What Happens When You Sell For a Loss in an IRA?

What happens when you sell for a loss in an IRA

As markets decline, you may be tempted to sell investments from your IRA at a loss – but be wary! Violating the wash-sale rule can cost you dearly.

Stock profits earned within your IRA are only subject to tax when they’re withdrawn – since each account has an established base from nondeductible contributions and after-tax amounts that were transferred over from other accounts.


If the investments in your IRA are selling for less than what they cost, it may make sense to liquidate those positions – provided you are over 59-1/2 and no longer require money from it. Just remember that withdrawals (including profit from loss-selling transactions) from an IRA are subject to regular income taxes.

As opposed to losses on taxable investments, which can be directly deducted from income, IRA losses must first meet certain requirements in order to be deducted on Schedule A and must exceed 2% of adjusted gross income before becoming usable deductions. Furthermore, their benefit could even decrease further if filing alternative minimum tax; further diminishing their potential value.

When withdrawing funds from an IRA and redepositing them within 60 days, they’re considered taxable distributions subject to a 10% penalty if you’re under age 59-1/2. To avoid these issues, take caution before selling for a loss inside an IRA and consult a tax professional before doing so.


As of 2018, IRA investment losses cannot be claimed as miscellaneous itemized deductions like they were before. So unless you’re first-time homebuying or meeting other itemized deduction thresholds of 2% or greater, stocks in your IRA plan that are underwater shouldn’t be sold immediately; this applies both for traditional deductible IRAs as well as Roth IRA plans.

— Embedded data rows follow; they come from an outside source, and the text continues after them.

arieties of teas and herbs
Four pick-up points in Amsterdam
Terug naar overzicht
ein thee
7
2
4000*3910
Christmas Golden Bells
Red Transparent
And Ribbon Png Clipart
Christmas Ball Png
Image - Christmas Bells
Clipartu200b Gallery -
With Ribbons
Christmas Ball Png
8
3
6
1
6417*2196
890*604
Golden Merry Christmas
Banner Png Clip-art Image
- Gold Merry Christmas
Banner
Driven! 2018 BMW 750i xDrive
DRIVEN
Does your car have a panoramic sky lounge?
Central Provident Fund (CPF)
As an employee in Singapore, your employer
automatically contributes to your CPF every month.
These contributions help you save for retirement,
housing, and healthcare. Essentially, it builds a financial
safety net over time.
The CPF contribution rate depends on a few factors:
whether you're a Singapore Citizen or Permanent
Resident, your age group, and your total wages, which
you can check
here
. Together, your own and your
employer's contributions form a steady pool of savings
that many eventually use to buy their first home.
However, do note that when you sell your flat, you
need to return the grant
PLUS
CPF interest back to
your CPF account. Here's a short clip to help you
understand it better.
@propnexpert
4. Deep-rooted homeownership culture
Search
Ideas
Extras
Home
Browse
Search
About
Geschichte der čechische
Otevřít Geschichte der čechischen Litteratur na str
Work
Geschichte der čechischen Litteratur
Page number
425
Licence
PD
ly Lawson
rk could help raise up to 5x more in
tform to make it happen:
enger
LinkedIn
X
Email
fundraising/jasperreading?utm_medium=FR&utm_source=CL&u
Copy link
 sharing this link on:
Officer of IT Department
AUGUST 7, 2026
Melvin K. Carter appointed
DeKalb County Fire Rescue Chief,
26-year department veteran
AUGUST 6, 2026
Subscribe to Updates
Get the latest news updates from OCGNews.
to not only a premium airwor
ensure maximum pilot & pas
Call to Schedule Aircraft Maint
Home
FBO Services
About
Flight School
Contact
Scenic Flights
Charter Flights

However, if you’re under 59-1/2, IRA funds can be withdrawn without penalty for noninvestment purposes such as buying a house or paying medical bills – making IRA-held stocks more accessible to people who need cash quickly. Therefore, in such instances asset re-allocation within plans should take precedence over distributions and reinvested outside. Your financial advisor and accountant can help evaluate your tax situation, while using accurate cost/purchase information when calculating gains/losses so you won’t pay double or at incorrect tax rates – saving both time and money on taxes payable to both.


When selling stock at a loss from a taxable brokerage account, the loss can be deducted against any gain reported on your tax return. Unfortunately, losses in an IRA cannot be deducted for tax purposes – ordinary income rates must generally apply on asset appreciation that occurs there instead. Real estate gains within an IRA may also trigger special rules which result in unrelated business taxable income (UBTI).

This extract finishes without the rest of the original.